[Required action]
For each line below that includes the string "Heizöl", show the whole line.

Saved data entries
::::::::::

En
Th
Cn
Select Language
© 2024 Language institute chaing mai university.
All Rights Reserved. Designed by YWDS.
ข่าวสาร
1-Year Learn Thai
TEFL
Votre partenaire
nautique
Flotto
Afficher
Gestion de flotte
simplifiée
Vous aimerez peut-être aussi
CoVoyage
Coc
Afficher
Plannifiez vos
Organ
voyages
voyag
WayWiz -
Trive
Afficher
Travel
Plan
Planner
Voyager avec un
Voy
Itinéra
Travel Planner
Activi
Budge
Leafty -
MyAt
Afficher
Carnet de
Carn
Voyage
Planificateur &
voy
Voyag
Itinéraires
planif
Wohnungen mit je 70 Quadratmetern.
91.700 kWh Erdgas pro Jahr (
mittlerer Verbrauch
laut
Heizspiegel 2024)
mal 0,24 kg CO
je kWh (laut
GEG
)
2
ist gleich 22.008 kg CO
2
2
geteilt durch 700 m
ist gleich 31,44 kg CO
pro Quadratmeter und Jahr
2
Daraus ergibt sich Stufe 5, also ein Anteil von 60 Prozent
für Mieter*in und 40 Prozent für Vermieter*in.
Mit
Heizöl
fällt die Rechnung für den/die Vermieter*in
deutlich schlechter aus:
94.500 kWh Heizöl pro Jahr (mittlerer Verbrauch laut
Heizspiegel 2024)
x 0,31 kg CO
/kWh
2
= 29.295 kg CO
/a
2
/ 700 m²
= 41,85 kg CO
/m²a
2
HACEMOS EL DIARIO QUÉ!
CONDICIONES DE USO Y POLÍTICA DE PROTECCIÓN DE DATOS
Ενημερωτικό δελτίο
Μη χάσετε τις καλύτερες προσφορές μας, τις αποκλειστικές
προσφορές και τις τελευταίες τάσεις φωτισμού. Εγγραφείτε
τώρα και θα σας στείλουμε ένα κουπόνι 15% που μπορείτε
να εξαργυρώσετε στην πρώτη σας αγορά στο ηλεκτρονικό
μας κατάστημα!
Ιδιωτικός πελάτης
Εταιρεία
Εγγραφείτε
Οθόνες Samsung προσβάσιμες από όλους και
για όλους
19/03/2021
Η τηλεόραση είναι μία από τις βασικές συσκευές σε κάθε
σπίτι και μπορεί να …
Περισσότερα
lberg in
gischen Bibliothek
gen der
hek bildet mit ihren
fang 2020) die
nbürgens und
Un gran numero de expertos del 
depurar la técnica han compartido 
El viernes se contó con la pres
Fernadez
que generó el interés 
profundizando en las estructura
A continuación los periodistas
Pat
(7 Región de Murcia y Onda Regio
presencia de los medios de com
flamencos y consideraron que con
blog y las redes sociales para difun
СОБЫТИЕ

::::::::::

[Answer to the exercise]
Heizöl
94.500 kWh Heizöl pro Jahr (mittlerer Verbrauch laut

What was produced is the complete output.